I have significantly less storage need than Lunar but I can tell you that raw captures for video in any codec at a sufficiently high bitrate and raw photos take up obscene amounts of storage. Just, gobs upon gobs upon gobs of it. I only capture video very occasionally but my scratch folder for that is well over 300GB in and of itself. Someone like Lunar I'd totally buy uses that much storage on media.
Me personally, I have a software archive of all kinds of things, from game install media to tools to operating system images, stuff that'll disappear from the face of the web if you look at it funny (a few things have, apart from my copies) and stuff that's generally just getting harder and harder to find that I know I'll need again, and usually do a couple times a year. That's about a terabyte and a half by itself. I'm starting to archive my steam games both for greater speed and ease of installation and just in case it disappears from my library some day.
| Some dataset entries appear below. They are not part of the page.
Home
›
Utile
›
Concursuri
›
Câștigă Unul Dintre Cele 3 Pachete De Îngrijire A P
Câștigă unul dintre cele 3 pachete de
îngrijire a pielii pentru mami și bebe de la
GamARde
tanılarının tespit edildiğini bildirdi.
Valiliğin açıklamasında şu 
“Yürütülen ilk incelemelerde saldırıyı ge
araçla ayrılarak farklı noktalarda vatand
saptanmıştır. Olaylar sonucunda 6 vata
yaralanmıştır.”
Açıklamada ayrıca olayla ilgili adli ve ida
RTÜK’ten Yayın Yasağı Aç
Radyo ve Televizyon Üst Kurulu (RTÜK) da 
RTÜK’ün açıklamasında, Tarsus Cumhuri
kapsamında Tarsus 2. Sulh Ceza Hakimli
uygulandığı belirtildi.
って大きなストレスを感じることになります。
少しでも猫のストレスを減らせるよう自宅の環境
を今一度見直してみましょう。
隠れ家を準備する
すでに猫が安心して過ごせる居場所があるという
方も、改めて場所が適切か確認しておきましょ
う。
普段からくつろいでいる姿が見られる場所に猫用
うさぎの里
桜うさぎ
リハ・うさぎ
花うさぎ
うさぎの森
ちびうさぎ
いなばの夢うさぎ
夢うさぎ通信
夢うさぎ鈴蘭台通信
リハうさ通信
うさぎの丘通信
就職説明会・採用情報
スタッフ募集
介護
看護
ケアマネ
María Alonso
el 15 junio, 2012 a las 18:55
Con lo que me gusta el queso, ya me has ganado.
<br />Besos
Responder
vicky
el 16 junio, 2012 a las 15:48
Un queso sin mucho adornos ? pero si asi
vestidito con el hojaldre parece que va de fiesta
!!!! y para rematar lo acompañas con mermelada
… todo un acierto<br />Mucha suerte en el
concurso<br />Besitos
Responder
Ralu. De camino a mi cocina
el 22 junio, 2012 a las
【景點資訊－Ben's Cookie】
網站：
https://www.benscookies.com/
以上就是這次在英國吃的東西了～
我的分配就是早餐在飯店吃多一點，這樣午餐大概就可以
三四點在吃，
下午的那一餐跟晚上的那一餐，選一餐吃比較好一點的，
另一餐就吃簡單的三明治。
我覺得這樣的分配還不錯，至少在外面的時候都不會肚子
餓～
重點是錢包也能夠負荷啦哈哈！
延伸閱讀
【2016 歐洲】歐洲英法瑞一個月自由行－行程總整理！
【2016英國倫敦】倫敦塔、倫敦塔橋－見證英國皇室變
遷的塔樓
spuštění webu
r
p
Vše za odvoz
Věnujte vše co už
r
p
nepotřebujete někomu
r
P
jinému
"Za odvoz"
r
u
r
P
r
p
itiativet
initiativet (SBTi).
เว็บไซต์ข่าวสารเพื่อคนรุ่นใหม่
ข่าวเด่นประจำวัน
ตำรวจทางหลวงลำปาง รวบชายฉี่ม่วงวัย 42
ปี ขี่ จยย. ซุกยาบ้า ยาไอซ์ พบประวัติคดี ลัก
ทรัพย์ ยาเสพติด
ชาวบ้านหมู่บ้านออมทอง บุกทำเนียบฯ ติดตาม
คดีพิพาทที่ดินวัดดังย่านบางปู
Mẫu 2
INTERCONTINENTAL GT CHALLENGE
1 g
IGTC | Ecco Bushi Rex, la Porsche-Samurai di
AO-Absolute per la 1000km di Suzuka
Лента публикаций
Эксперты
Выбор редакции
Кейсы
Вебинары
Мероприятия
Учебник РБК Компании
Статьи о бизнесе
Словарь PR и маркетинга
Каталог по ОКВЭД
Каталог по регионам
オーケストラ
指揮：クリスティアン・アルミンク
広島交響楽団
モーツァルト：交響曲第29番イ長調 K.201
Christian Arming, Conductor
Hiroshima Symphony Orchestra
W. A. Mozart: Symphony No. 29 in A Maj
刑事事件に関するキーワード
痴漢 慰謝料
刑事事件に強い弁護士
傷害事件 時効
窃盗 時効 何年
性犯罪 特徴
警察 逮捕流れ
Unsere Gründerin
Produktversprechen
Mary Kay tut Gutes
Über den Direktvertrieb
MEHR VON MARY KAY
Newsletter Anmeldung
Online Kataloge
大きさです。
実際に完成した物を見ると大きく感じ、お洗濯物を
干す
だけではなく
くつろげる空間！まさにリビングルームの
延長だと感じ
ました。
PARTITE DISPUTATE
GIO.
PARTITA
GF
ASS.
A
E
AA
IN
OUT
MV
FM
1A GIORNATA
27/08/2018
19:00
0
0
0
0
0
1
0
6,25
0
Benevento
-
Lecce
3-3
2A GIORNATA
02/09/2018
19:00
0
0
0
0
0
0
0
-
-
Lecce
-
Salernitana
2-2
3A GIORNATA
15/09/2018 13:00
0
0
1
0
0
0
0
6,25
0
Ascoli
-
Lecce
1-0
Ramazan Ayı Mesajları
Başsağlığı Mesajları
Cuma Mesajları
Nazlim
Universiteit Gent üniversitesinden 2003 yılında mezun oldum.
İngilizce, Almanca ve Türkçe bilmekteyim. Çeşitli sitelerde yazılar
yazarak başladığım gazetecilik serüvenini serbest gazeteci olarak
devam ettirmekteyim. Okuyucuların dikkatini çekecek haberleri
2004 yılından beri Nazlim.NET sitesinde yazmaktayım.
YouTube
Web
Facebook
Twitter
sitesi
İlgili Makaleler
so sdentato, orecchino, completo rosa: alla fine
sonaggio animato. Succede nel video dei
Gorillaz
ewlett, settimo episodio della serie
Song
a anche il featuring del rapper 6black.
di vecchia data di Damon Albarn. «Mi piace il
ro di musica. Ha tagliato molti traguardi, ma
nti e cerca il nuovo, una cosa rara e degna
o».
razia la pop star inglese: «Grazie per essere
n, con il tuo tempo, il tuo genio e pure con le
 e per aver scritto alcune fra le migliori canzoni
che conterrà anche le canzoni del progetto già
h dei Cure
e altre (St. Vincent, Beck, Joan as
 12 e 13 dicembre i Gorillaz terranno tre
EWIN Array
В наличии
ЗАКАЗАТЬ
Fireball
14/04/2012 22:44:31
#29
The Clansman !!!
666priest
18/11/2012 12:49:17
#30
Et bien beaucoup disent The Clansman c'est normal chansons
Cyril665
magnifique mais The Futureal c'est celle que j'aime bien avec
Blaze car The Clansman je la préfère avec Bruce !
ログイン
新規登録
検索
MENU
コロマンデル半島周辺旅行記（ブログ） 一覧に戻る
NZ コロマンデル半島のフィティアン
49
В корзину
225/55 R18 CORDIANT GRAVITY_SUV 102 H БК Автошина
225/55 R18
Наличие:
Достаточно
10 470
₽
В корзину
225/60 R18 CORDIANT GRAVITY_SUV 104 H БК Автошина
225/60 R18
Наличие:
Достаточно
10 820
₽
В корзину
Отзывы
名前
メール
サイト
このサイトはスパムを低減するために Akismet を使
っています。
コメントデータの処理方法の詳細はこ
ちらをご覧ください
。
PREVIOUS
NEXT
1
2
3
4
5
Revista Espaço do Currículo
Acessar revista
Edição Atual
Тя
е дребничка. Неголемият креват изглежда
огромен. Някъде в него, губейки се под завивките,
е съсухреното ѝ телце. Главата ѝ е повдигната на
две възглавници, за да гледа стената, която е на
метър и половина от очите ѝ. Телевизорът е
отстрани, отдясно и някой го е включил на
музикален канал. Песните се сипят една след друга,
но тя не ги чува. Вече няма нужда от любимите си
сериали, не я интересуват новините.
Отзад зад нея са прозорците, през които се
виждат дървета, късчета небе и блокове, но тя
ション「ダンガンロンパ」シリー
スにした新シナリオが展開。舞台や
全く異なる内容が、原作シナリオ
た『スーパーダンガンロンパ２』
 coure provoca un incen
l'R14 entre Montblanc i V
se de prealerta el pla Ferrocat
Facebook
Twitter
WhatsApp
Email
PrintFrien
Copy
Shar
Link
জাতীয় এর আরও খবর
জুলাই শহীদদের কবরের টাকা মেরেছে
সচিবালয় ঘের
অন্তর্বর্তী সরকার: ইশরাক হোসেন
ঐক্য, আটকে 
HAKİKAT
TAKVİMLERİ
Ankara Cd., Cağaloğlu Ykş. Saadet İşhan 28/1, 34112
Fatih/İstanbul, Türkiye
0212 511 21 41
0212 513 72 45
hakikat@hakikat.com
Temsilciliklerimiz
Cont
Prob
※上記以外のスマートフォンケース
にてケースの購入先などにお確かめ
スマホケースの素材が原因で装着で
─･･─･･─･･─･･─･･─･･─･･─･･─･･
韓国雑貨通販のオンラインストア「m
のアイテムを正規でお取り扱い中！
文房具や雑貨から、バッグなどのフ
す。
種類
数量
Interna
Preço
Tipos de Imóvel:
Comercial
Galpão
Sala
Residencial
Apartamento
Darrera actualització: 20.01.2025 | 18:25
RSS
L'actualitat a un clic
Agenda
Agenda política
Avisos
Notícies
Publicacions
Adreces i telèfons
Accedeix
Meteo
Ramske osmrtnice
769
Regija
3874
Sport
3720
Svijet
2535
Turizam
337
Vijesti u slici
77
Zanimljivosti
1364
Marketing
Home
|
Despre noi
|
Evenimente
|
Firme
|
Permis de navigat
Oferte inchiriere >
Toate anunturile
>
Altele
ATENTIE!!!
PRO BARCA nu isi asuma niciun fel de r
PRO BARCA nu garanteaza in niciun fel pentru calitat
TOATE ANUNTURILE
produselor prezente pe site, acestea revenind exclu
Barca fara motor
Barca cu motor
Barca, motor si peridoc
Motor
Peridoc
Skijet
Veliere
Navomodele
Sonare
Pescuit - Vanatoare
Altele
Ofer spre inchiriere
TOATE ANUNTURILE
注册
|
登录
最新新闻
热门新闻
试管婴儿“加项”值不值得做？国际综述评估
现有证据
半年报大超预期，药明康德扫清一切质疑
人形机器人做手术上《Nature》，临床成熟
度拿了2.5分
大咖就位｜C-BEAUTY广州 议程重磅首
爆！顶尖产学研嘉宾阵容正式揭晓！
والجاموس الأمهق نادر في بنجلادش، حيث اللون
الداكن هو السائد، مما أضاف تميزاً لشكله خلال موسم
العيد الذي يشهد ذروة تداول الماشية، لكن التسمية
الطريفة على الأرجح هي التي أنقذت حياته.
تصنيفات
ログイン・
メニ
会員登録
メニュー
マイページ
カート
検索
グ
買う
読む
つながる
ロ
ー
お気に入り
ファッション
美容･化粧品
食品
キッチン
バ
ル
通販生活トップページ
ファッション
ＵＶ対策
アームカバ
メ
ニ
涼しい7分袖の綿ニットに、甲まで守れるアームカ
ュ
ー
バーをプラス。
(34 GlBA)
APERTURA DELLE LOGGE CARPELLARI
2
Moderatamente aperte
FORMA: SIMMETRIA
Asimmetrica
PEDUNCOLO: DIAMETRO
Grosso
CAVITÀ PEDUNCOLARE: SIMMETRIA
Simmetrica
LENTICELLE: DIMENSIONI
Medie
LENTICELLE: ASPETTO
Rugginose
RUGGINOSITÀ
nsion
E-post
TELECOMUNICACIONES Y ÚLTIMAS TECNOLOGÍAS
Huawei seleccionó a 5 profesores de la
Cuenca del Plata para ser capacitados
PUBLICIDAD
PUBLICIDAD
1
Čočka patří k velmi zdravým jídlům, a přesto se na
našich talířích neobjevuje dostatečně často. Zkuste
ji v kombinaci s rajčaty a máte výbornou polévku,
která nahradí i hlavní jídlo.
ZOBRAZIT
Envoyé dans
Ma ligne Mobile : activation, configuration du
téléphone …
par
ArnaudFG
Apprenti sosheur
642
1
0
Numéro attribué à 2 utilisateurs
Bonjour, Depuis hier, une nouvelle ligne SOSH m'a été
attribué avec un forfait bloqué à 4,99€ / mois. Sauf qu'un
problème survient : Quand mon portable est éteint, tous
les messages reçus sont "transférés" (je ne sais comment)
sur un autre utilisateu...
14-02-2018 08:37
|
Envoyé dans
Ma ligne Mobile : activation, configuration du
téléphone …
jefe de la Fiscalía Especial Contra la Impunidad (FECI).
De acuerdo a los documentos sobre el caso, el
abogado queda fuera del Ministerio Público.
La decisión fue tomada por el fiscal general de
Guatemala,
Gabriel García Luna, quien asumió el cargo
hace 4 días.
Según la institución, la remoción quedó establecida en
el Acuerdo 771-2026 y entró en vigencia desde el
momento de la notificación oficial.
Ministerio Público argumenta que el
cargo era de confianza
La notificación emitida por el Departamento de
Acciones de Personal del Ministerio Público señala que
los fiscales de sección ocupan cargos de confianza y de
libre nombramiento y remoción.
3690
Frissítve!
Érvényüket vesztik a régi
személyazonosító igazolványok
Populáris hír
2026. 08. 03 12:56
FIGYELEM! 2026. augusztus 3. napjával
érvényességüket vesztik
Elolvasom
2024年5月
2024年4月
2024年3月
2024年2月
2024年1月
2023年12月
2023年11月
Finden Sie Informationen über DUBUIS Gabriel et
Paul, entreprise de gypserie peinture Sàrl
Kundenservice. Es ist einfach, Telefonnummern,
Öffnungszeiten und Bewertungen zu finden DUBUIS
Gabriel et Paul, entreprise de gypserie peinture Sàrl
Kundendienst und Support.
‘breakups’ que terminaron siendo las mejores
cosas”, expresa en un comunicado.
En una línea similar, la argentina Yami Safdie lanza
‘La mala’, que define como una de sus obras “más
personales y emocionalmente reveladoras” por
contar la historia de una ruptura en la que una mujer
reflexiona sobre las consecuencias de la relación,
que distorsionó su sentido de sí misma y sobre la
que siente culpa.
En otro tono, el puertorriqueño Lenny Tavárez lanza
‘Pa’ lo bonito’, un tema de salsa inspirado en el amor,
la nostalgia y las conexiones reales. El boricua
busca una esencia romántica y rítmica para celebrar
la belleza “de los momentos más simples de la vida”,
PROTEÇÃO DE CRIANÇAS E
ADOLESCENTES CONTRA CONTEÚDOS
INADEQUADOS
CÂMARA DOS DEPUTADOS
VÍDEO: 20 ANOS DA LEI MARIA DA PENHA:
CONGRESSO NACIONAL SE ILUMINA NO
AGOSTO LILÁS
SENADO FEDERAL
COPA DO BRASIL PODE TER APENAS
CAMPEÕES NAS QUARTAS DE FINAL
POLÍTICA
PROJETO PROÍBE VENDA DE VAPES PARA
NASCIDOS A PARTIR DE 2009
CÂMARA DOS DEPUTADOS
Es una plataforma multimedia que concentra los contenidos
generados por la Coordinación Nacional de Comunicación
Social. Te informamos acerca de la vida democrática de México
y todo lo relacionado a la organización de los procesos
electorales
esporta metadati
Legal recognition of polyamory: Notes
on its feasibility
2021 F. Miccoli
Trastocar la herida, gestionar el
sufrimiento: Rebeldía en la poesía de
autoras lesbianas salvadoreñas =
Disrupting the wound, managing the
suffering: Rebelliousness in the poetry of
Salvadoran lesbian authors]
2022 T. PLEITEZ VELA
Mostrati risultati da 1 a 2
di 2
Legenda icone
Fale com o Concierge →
That's well over 900GB and growing all the time -- games these days are considered small if they're under 70GB, and I haven't even gotten a tenth of my steam library copied over. My movies and TV shows are comparatively a small part of my storage needs at "only" 800GB, my music library is a "paltry" 100GB or so, and I have about 7-10GB of just books in ePub, PDF and audio form. I make backups to my server from my client machines by just copying over whole disk images, and I currently have about 2TB sitting in that folder. I have a 16TB array and damn if I'm not eyeing up another upgrade sometime in the coming years. I'm already using close to 6TB of it.
That said, I get where you're coming from. When I was fifteen -- i.e., when I had already been on this forum for two years -- my entire life lived on a single 250GB hard drive with free space. All of my data, all of my installed software, my operating system. Everything. I had no idea how to fill the rest of it.